Como parte de ello, destacó algunas alternativas: la inclusión de frijol zacatecano en programas sociales de entrega de despensas a través de los sistemas municipales y el Estatal de Desarrollo Integral de la Familia (SMDIF y SEDIF, respectivamente), acuerdos con cadenas comerciales nacionales, la apertura de mercados en Estados Unidos dirigidos a migrantes y la creación de pabellones agrícolas en carreteras.
De esta manera, continuó, se atenderá también el tema del excedente, puesto que de las cerca de 400 mil toneladas (t) anuales de frijol producido en el estado, el programa federal de Precios de Garantía solo tiene capacidad para adquirir alrededor de 100 mil t.
CONTRA LOS ABUSOS
El diputado federal reconoció el esfuerzo del gobierno de México al fijar un precio de hasta 27 mil pesos por tonelada, en contraste con los bajos precios ofrecidos por intermediarios, que oscilan entre los 4 y 7 mil pesos. No obstante, consideró necesario reforzar el esquema para evitar prácticas abusivas.
Por ello, propuso la creación de una contraloría social integrada por los propios productores, con el objetivo de vigilar los centros de acopio y evitar la intervención de coyotes que lucren con la compra y reventa de la leguminosa. Asimismo, sugirió implementar sistemas de videovigilancia y calendarios de entrega para dar mayor orden y transparencia al proceso.

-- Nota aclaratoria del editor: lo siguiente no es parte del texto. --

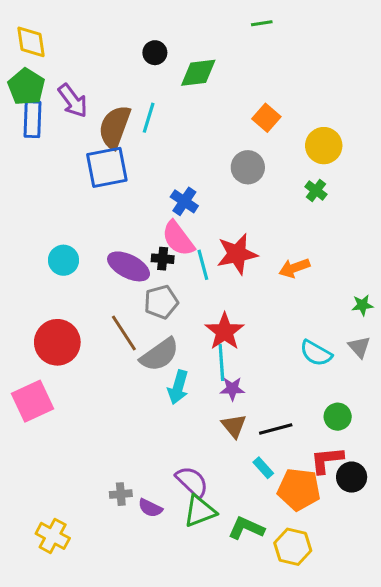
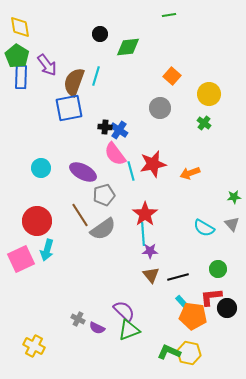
black cross: (163, 259) -> (105, 127), moved
cyan arrow: (178, 387) -> (47, 250), moved
cyan rectangle: (263, 468) -> (182, 302), moved
gray cross: (121, 494) -> (78, 319), turned 32
green L-shape: (246, 528) -> (169, 352), moved

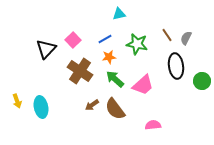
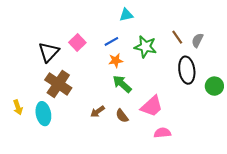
brown cross: (80, 71) -> (58, 84), moved
pink trapezoid: (143, 85) -> (152, 106), moved
brown semicircle: (115, 109) -> (122, 116), size x0.6

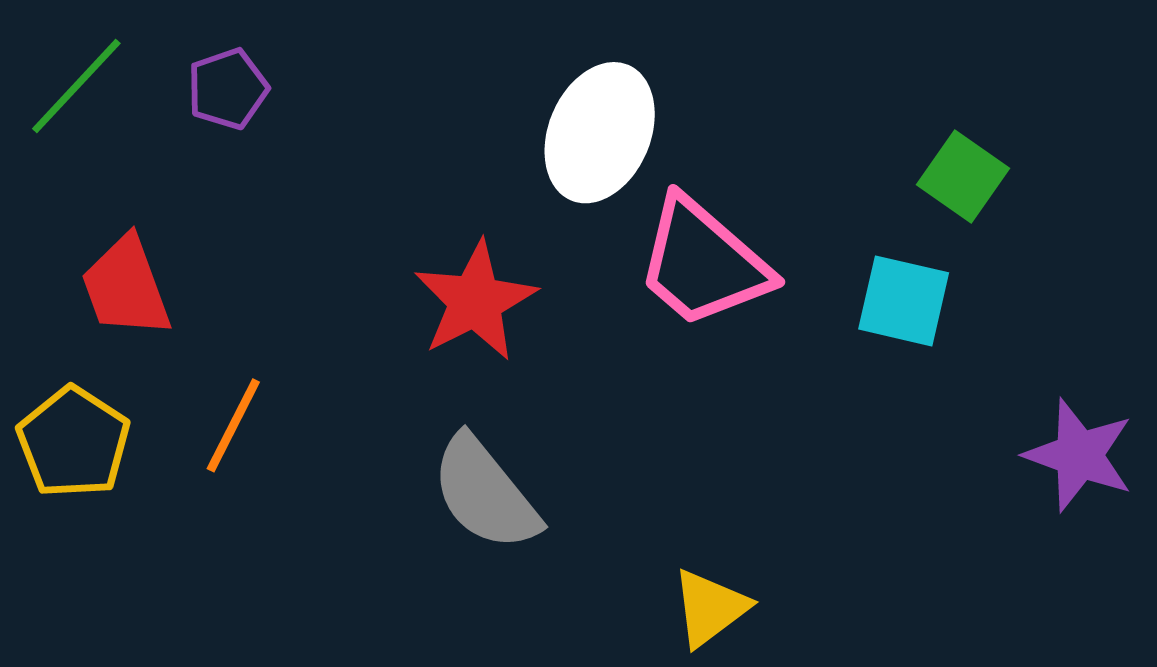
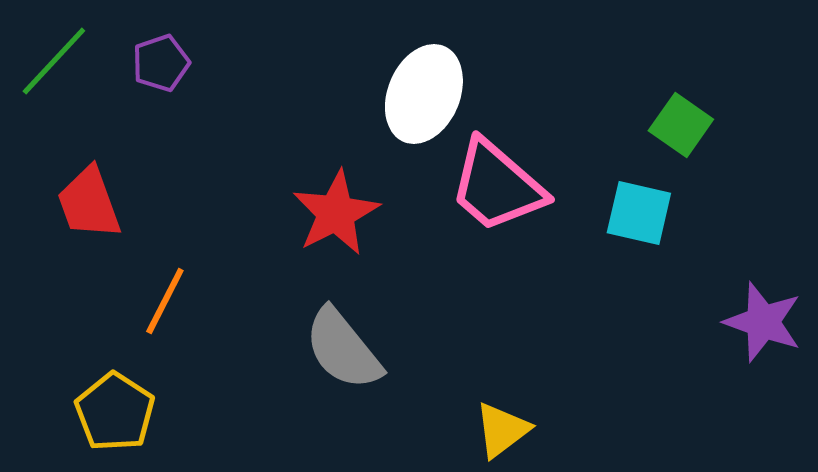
yellow pentagon: (74, 442) -> (115, 412), moved

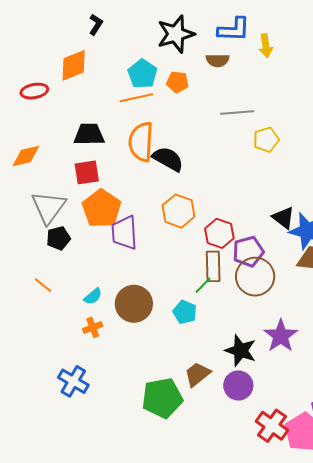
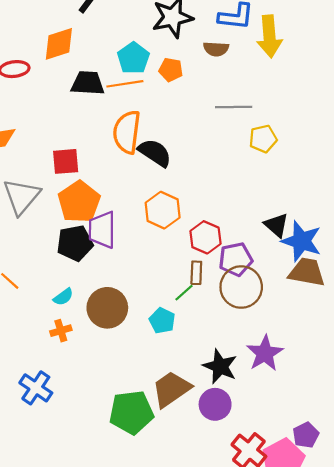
yellow arrow: (266, 46) -> (269, 36), size x1.6
black trapezoid: (89, 134) -> (88, 83), moved
black pentagon: (58, 238) -> (75, 243), moved, size x1.4
brown rectangle: (213, 266) -> (196, 273), size x0.7
brown trapezoid: (197, 374) -> (171, 389), size x1.4

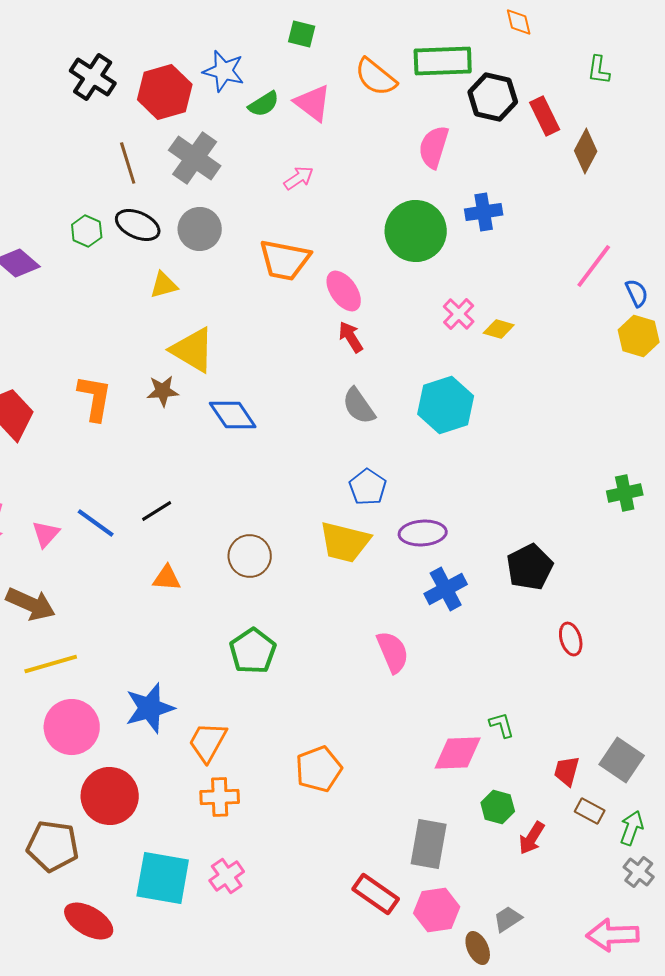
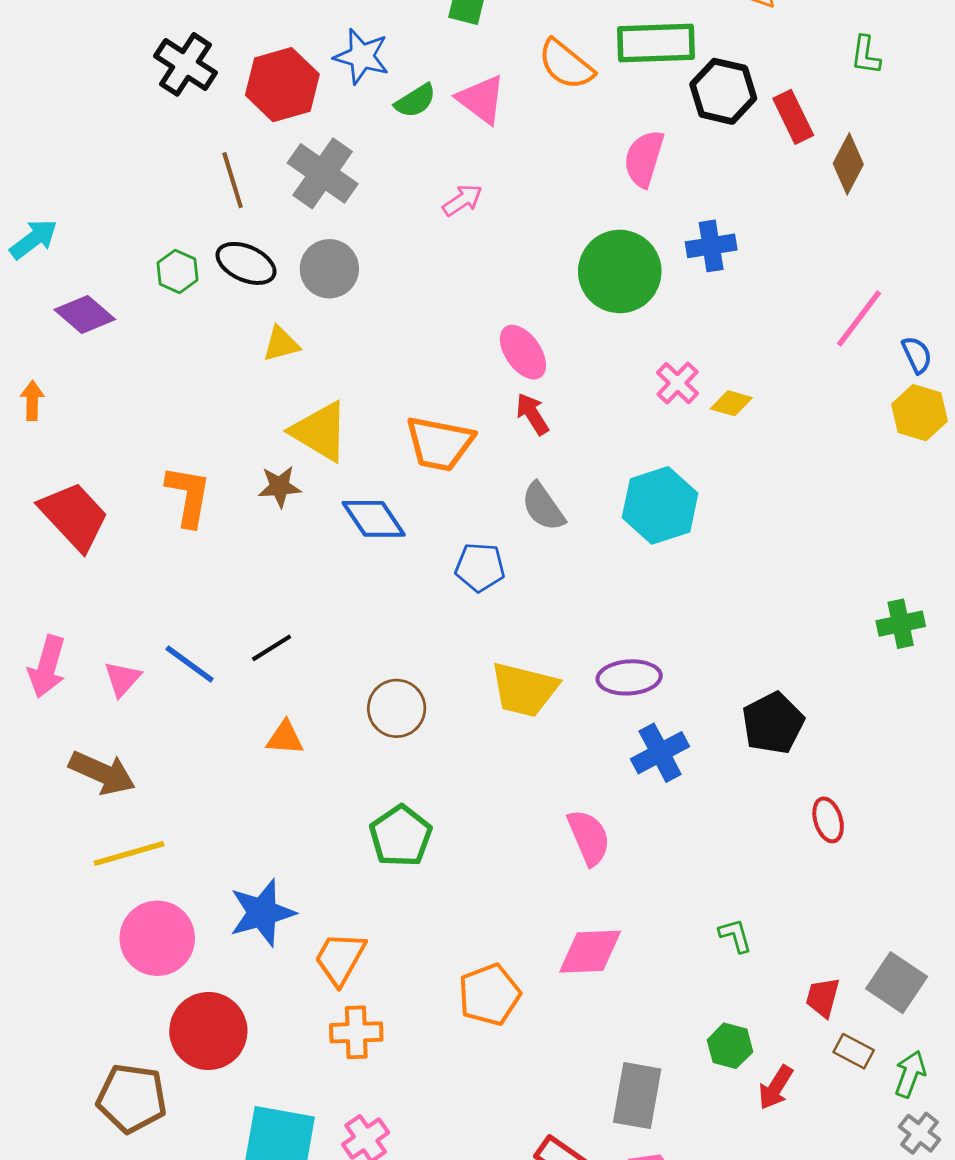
orange trapezoid: (285, 260) -> (440, 444), moved
blue pentagon: (368, 487) -> (480, 567), moved, turned -30
pink diamond: (458, 753) -> (590, 952), moved

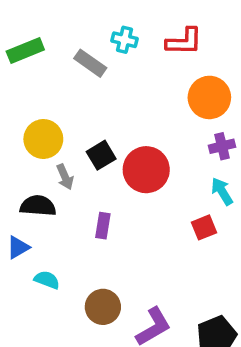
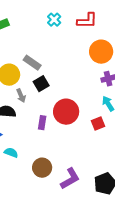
cyan cross: (125, 40) -> (54, 20), turned 32
gray rectangle: (90, 63) -> (32, 63), moved
red circle: (146, 170) -> (66, 112), moved

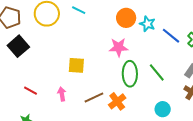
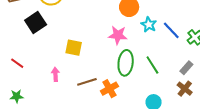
cyan star: (147, 24) -> (149, 25), moved
black square: (18, 46) -> (36, 22), moved
red line: (31, 91) -> (17, 63), moved

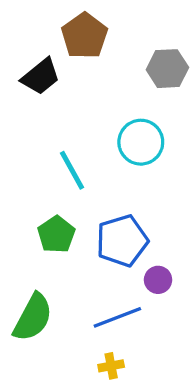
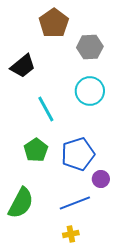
gray hexagon: (167, 69) -> (90, 47), moved
black trapezoid: (41, 76) -> (23, 66), moved

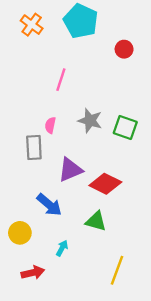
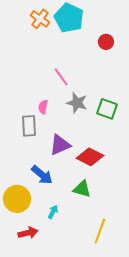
orange cross: (32, 25) -> (40, 19), moved
pink line: (61, 80) -> (61, 77), moved, turned -54
yellow circle: (20, 233) -> (17, 199), size x1.4

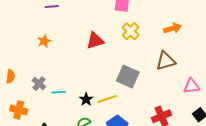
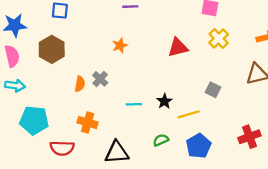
gray square: (128, 76) -> (213, 90), size x0.6
gray cross: (39, 84) -> (100, 79), moved
black star: (86, 99) -> (164, 101), moved

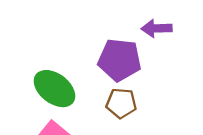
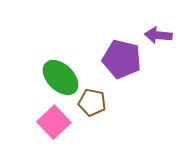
brown pentagon: (121, 103) -> (92, 102), moved

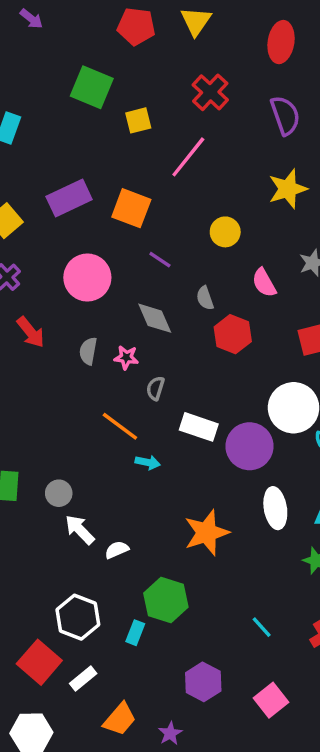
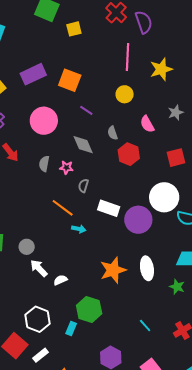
purple semicircle: (285, 115) -> (144, 22), moved
pink line: (188, 157) -> (128, 57), moved, turned -36
white ellipse: (275, 508) -> (147, 268), moved

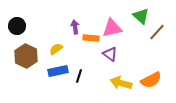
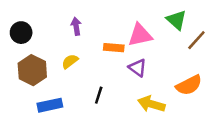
purple arrow: (75, 27) -> (76, 26), moved
blue rectangle: (58, 71) -> (50, 105), moved
orange semicircle: (151, 80) -> (189, 85), moved

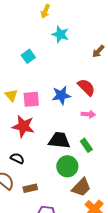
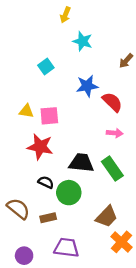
yellow triangle: (11, 95) -> (26, 111), turned -40
blue star: (61, 95) -> (87, 86), moved
green rectangle: (86, 145) -> (112, 169), size x1.5
black semicircle: (17, 158) -> (46, 182), moved
green circle: (67, 166) -> (69, 193), moved

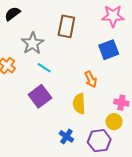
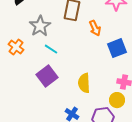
blue square: (109, 50) -> (117, 48), moved
orange arrow: (91, 79) -> (95, 28), moved

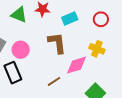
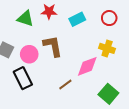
brown L-shape: (57, 43) -> (53, 46), moved

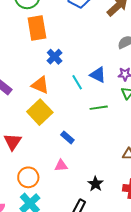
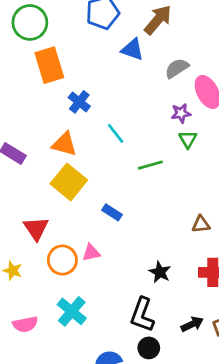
blue triangle: (98, 75) -> (133, 49), moved
pink triangle: (61, 166) -> (91, 253), moved
orange circle: (28, 177) -> (62, 260), moved

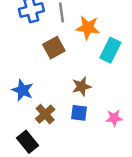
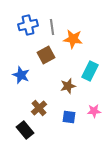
cyan rectangle: (110, 50) -> (90, 71), moved
blue star: (23, 90) -> (21, 75), moved
blue square: (79, 113) -> (69, 117), moved

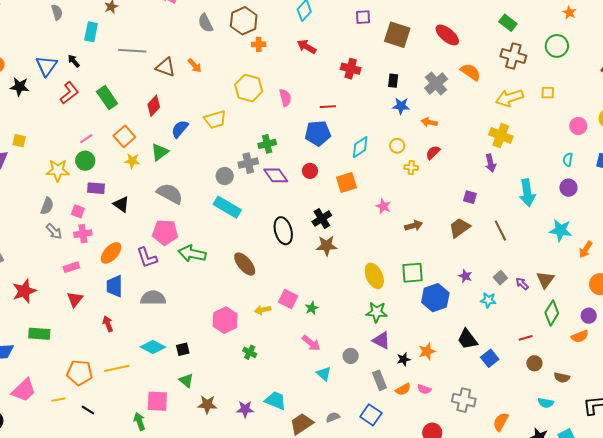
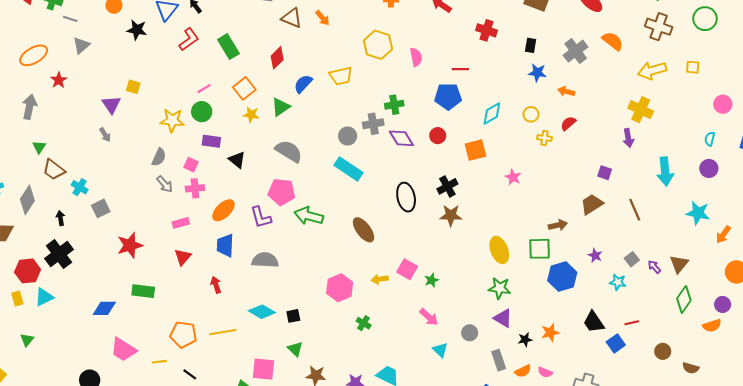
brown arrow: (414, 226) -> (558, 225), moved
red line: (526, 338) -> (632, 323), moved
pink trapezoid: (24, 390) -> (123, 350), turned 72

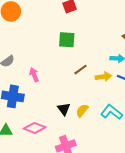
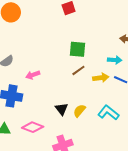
green square: (67, 40) -> (77, 49), moved
pink arrow: (34, 75) -> (33, 75), turned -88

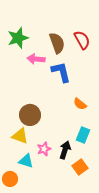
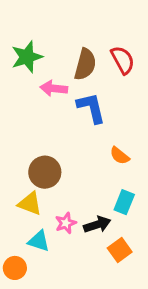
brown semicircle: (57, 43) -> (85, 64), turned 35
black arrow: (65, 150) -> (97, 225), turned 54

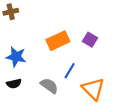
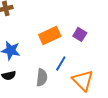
gray semicircle: (49, 86) -> (42, 77), turned 60

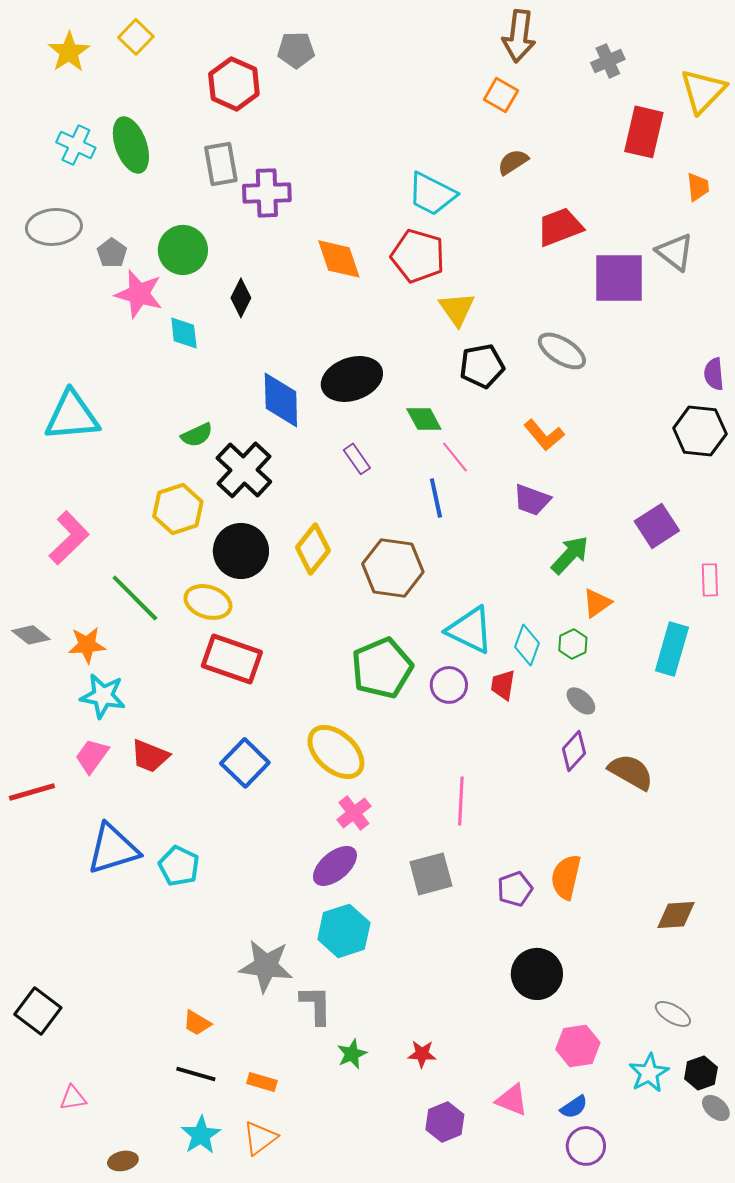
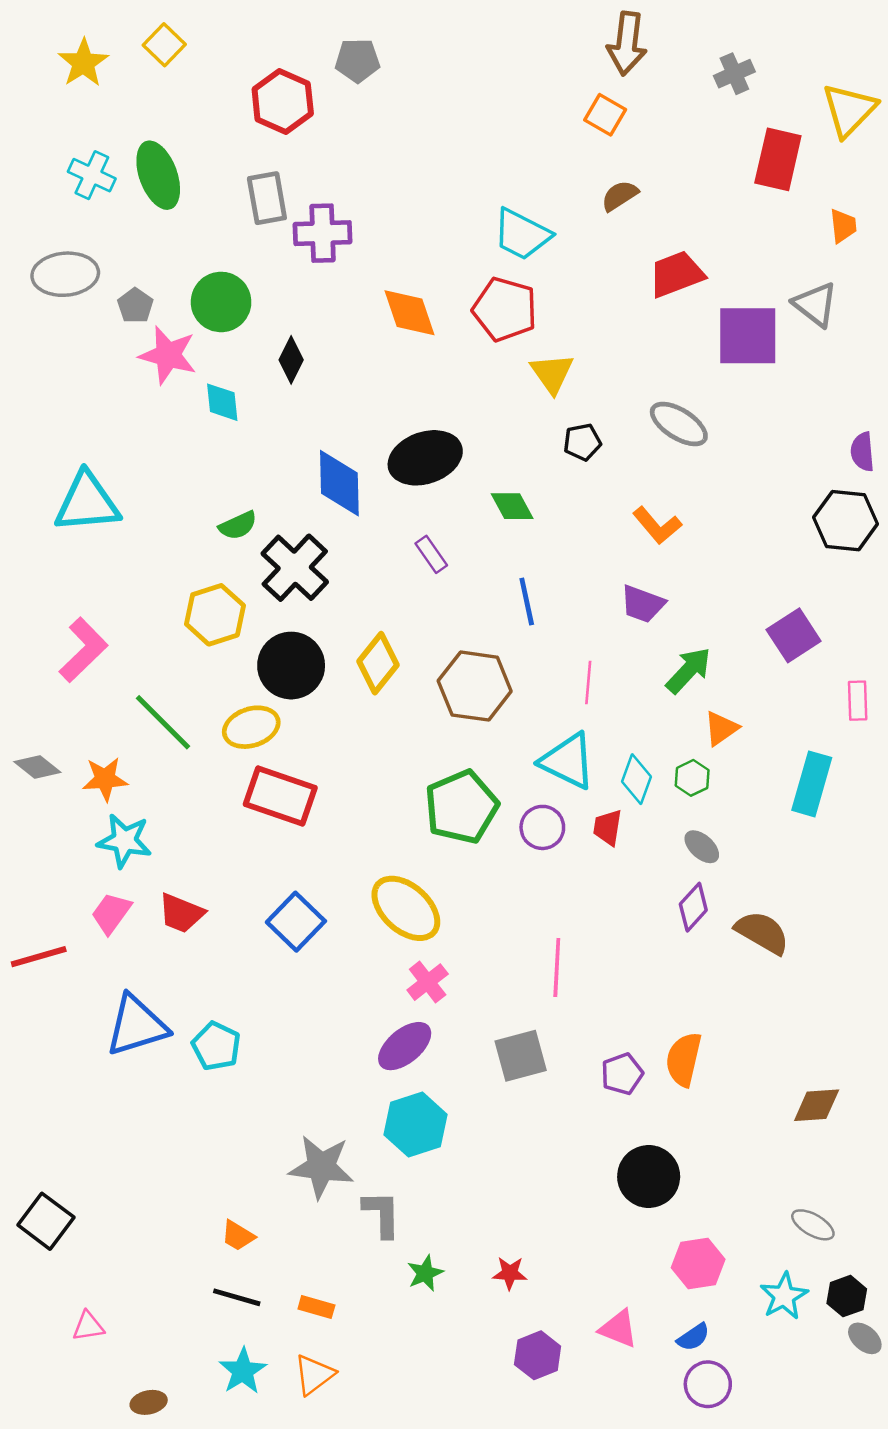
black pentagon: (482, 366) -> (582, 442), size x0.7
pink line: (455, 457) -> (588, 682), moved, turned 44
yellow ellipse: (208, 602) -> (251, 727), turned -36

A la par, sugirió establecer un modelo de agricultura por contrato, mediante el cual se identifique previamente a los productores beneficiarios y se les garantice la compra de su cosecha. Este esquema incluiría la posibilidad de adelantar parte del pago, con el fin de evitar que los campesinos recurran a préstamos o vendan su producto a bajo costo.
Por otra parte, enfatizó la necesidad de impulsar la agroindustria en el estado, promoviendo la transformación del frijol y otros productos locales para generar valor agregado y mejores ingresos para los campesinos.